[[ Given data open ]]
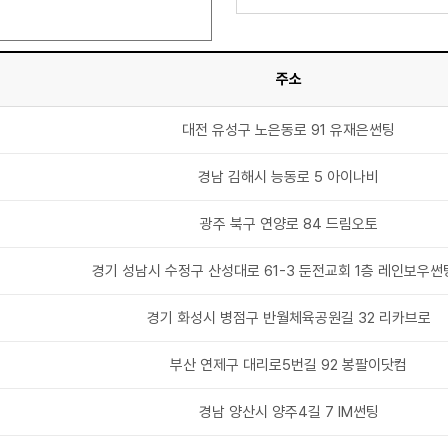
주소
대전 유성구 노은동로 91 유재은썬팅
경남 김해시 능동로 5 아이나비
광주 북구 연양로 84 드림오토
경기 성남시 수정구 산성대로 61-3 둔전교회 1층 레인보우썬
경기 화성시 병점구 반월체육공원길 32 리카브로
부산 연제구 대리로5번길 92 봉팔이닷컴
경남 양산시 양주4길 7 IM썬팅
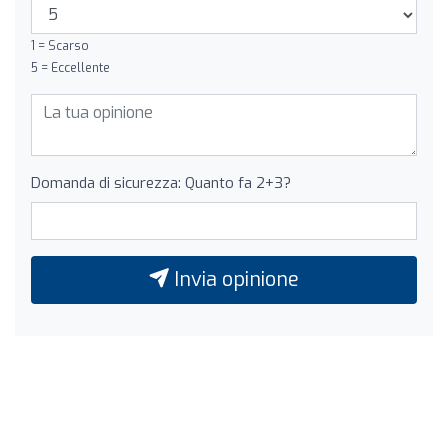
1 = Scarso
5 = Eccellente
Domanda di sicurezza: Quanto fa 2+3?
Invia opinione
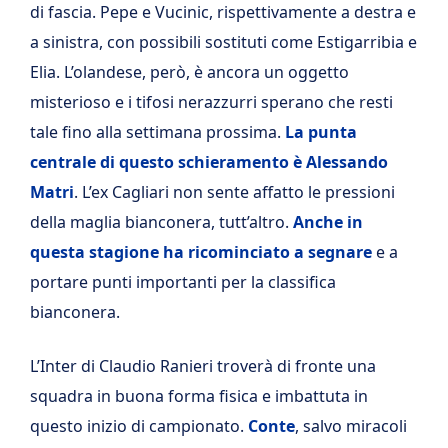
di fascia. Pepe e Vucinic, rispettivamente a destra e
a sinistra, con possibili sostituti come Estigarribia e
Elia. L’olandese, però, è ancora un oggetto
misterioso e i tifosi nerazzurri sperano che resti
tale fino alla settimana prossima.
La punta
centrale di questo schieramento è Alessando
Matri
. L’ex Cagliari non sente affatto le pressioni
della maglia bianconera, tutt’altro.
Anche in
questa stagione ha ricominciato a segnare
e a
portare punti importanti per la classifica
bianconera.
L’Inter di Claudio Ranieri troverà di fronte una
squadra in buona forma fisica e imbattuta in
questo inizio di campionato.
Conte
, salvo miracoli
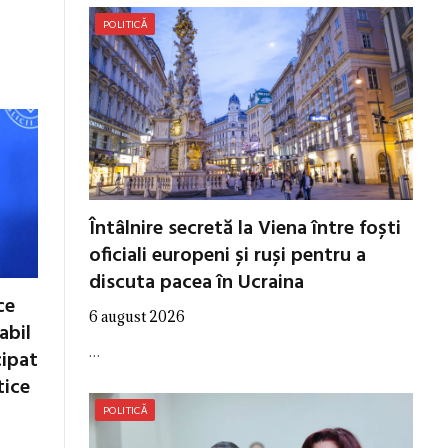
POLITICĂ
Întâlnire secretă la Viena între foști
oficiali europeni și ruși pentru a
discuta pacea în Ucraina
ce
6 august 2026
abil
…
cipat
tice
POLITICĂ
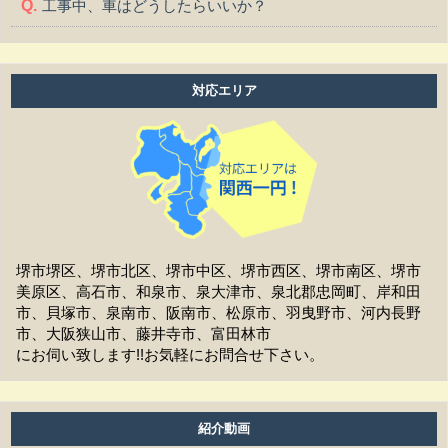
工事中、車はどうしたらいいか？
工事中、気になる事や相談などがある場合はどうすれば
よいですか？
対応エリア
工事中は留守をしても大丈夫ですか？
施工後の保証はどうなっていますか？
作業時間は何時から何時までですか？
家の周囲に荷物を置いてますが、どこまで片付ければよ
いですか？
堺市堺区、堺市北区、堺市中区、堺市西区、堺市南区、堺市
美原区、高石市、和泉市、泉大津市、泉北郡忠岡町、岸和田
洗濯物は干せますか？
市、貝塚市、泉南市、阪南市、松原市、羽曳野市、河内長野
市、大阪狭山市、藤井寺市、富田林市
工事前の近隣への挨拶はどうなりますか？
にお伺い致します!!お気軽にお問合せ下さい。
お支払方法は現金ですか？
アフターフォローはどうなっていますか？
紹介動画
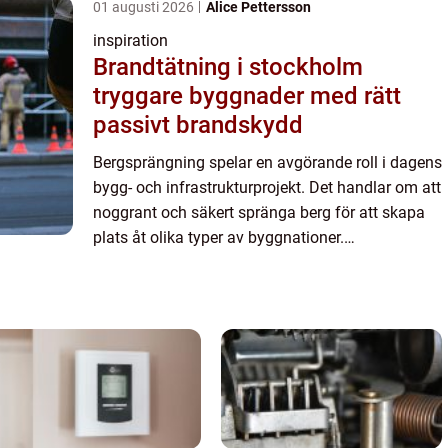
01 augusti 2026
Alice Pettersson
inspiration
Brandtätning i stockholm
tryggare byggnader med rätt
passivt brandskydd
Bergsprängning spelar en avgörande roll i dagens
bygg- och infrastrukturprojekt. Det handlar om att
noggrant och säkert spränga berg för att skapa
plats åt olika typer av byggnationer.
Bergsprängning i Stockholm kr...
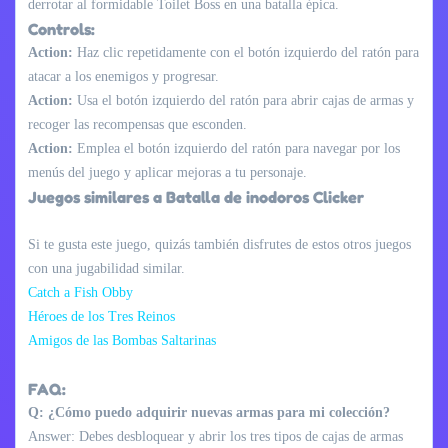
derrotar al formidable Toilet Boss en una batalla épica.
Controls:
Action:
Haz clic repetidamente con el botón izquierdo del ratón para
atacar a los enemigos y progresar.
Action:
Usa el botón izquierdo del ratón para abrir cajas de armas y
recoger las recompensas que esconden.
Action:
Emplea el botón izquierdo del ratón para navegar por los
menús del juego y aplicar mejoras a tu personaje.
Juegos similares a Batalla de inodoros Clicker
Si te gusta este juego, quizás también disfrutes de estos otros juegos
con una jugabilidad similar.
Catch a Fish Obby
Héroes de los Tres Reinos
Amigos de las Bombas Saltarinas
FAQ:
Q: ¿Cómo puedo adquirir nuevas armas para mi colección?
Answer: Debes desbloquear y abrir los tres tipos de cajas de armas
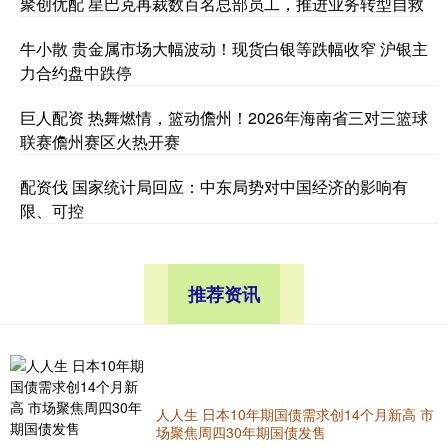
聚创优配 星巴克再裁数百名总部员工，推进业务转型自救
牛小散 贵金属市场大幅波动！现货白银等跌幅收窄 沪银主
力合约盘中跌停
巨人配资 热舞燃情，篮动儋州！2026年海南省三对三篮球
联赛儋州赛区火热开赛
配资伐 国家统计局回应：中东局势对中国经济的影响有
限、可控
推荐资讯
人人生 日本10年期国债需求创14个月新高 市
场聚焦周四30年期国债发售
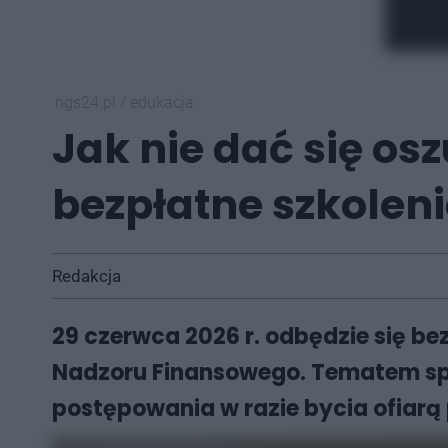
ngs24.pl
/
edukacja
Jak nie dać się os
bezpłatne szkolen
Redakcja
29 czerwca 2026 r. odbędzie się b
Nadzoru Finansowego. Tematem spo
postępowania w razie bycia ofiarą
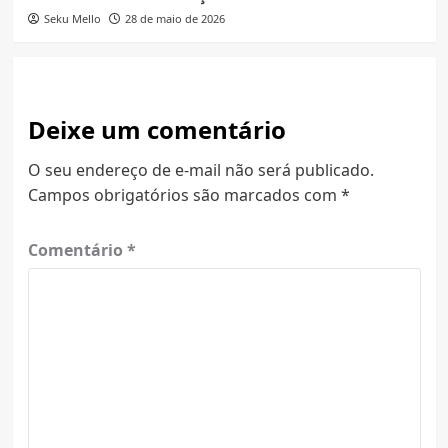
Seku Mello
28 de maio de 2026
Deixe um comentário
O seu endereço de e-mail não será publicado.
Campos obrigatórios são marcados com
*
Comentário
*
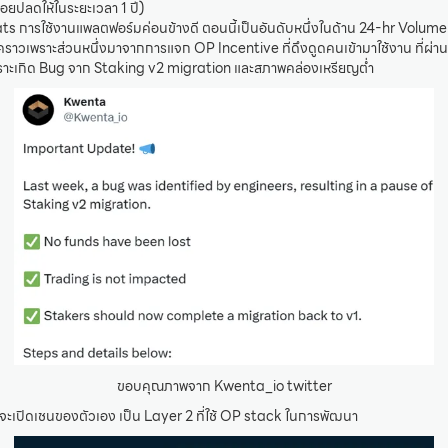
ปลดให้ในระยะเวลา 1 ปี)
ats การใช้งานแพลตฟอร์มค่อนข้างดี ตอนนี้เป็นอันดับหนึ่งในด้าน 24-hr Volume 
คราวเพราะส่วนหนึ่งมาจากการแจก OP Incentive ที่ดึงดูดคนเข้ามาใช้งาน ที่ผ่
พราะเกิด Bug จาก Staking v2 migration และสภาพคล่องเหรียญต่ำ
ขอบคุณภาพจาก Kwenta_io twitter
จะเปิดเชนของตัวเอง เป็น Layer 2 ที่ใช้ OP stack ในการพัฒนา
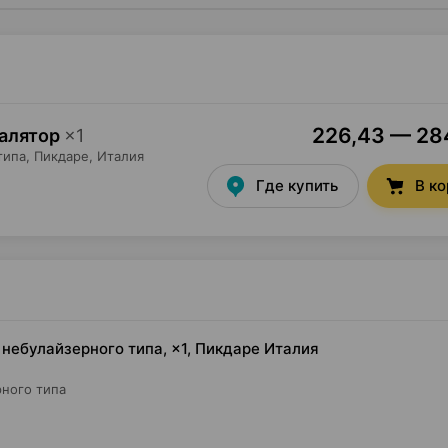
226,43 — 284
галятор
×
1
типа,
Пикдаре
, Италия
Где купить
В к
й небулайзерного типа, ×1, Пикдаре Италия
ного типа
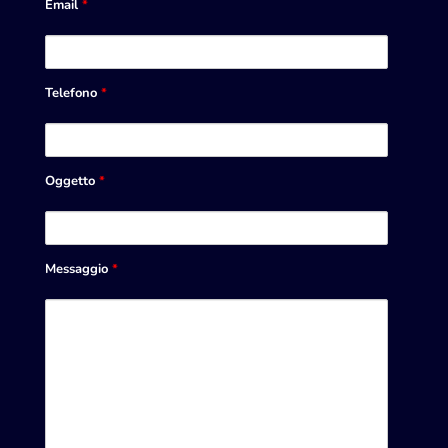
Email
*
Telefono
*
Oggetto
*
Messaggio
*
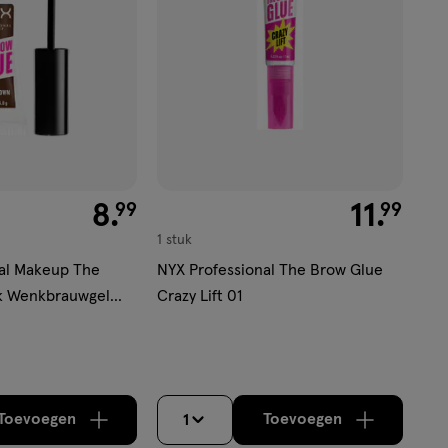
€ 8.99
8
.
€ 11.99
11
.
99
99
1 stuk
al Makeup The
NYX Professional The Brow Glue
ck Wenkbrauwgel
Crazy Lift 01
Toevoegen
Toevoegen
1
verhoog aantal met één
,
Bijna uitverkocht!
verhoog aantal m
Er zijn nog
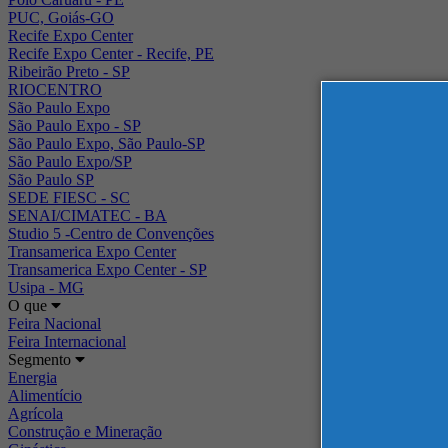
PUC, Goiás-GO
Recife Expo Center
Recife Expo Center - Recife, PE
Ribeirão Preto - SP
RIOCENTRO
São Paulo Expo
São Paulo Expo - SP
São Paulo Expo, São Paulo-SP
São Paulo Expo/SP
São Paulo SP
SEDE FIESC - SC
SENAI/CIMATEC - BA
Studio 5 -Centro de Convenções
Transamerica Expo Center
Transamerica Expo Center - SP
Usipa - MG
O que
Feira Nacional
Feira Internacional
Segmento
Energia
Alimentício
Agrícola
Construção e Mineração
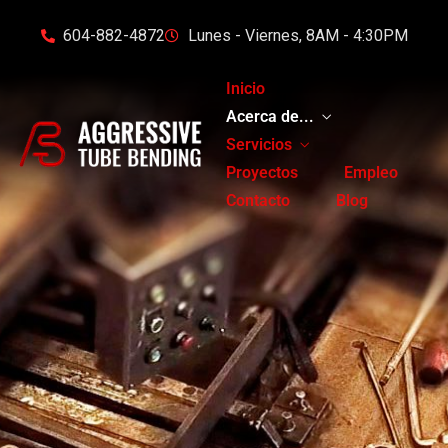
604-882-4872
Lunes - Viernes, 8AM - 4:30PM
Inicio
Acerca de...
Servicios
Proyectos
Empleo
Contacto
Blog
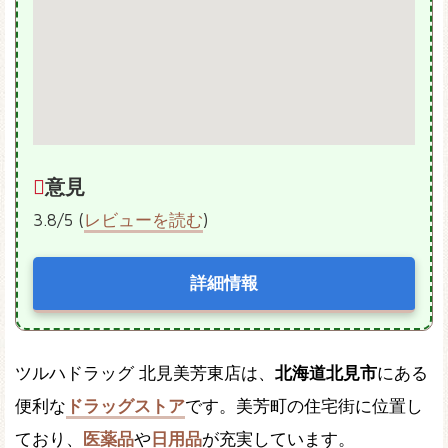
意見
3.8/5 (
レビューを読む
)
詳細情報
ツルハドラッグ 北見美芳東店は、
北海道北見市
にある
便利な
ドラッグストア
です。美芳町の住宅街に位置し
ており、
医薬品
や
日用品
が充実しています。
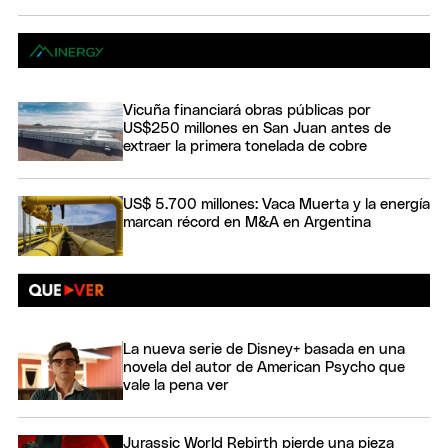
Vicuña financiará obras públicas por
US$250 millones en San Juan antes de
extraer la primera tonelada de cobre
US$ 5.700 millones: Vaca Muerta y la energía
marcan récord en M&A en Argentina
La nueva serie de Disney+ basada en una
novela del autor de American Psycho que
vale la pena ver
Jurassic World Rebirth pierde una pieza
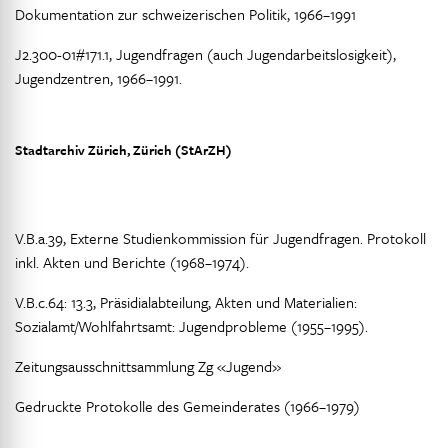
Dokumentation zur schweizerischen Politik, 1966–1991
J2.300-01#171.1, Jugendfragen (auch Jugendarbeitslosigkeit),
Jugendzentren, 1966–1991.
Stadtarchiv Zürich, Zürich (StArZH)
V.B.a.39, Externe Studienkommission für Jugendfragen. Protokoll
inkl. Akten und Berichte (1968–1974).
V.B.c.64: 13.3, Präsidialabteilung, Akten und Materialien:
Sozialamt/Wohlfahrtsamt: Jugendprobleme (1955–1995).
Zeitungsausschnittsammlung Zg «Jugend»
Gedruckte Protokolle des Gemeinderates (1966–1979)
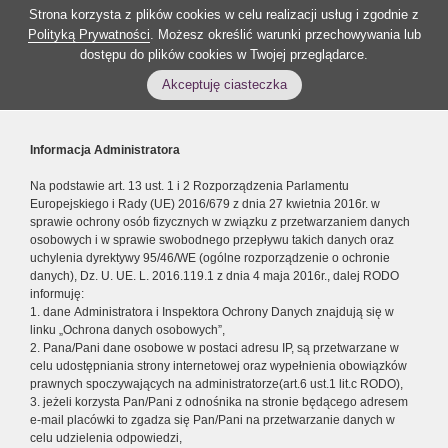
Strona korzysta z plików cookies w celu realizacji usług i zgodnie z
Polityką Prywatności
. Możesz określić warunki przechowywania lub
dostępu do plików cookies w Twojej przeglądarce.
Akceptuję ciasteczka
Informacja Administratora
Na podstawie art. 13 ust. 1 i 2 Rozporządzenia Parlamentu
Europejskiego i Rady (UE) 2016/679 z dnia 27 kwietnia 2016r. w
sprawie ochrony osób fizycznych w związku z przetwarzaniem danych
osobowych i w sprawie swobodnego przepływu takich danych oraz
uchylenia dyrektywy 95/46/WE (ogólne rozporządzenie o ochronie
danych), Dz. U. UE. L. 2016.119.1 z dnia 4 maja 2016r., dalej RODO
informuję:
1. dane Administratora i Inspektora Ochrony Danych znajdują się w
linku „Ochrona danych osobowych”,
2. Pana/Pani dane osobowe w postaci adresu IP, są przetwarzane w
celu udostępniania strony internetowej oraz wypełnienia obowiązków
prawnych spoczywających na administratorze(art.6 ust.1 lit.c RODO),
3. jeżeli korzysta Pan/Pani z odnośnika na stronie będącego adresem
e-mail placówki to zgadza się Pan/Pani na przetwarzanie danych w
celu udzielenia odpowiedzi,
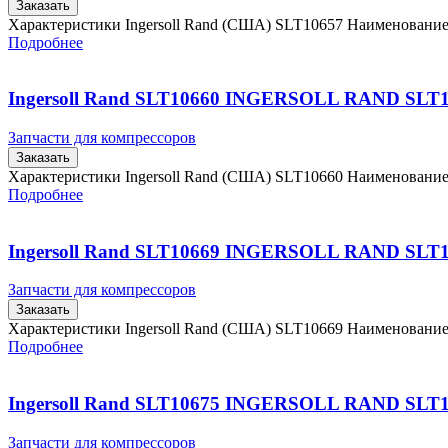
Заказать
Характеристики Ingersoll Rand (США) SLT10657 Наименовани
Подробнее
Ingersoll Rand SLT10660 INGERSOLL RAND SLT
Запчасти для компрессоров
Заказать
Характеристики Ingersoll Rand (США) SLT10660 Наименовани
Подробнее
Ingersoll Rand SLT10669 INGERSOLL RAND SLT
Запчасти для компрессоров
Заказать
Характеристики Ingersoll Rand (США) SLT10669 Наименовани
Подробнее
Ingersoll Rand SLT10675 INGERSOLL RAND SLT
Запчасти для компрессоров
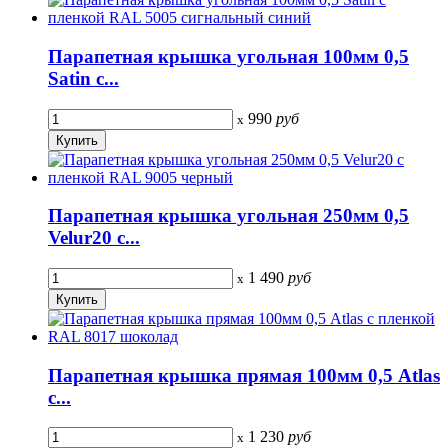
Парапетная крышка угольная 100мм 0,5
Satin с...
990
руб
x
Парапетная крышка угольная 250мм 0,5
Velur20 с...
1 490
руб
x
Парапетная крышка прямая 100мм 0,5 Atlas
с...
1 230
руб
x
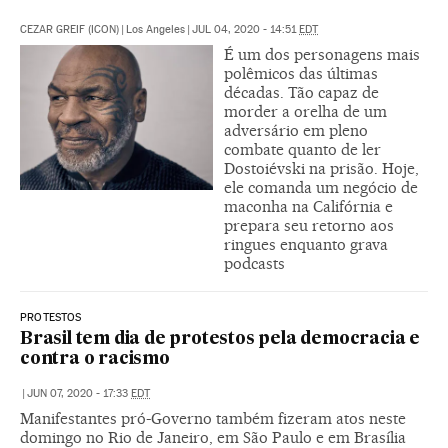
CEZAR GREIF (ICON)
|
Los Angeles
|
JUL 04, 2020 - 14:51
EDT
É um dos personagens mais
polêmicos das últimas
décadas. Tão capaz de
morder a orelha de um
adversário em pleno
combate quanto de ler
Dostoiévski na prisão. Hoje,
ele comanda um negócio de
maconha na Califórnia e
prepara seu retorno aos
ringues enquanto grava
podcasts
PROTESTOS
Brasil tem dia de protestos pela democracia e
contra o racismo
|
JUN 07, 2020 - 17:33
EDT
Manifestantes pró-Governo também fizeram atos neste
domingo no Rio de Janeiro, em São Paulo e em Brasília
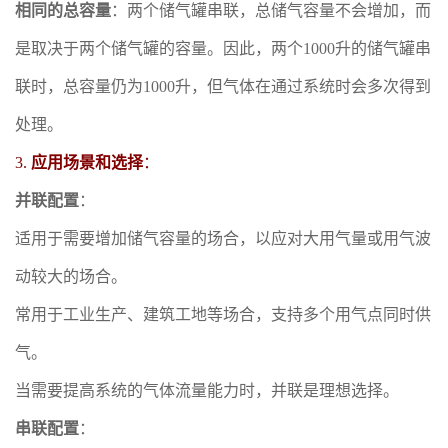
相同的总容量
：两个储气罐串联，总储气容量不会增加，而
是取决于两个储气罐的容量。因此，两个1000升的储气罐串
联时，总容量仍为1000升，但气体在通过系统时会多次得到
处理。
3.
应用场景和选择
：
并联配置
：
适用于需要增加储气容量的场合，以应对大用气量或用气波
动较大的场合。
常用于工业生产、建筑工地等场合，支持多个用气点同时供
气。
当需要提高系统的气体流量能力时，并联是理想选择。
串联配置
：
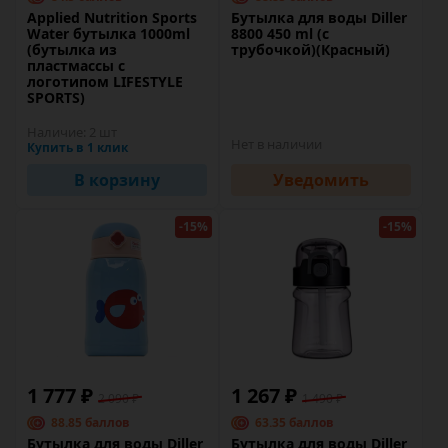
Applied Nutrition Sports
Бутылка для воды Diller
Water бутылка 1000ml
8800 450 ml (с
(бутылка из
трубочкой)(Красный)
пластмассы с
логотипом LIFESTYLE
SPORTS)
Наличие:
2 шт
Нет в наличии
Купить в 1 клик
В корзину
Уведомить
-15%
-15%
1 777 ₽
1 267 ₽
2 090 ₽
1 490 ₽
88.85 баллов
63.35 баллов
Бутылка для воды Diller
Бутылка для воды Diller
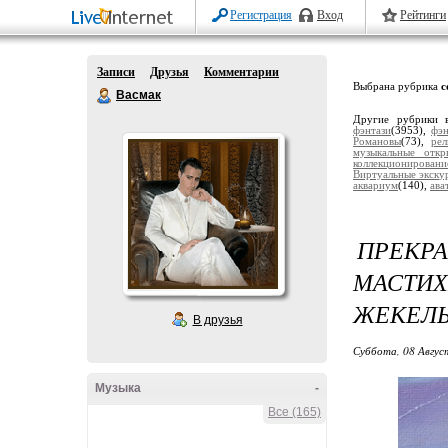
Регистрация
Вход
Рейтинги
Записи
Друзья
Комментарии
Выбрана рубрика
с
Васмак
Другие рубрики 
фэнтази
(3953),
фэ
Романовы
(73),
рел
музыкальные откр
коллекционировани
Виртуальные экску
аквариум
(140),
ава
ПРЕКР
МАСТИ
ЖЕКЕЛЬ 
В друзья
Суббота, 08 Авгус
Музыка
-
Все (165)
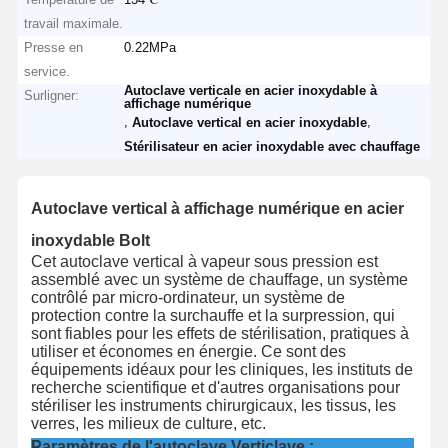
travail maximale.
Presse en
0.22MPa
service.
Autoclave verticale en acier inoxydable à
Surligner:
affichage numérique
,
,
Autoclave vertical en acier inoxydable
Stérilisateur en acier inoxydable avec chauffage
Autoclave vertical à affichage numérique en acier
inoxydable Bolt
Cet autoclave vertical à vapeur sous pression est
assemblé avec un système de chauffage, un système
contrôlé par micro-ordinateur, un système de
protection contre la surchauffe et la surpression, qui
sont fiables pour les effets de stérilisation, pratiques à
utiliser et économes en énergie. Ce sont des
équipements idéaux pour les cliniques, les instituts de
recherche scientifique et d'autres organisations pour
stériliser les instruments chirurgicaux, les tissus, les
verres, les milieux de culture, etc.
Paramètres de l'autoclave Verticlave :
[[ Given data closed ]]
» Work request: Each line above that contains "acier" must be copied out.

» Exercise answer:
Autoclave verticale en acier inoxydable à
Autoclave vertical en acier inoxydable
Stérilisateur en acier inoxydable avec chauffage
Autoclave vertical à affichage numérique en acier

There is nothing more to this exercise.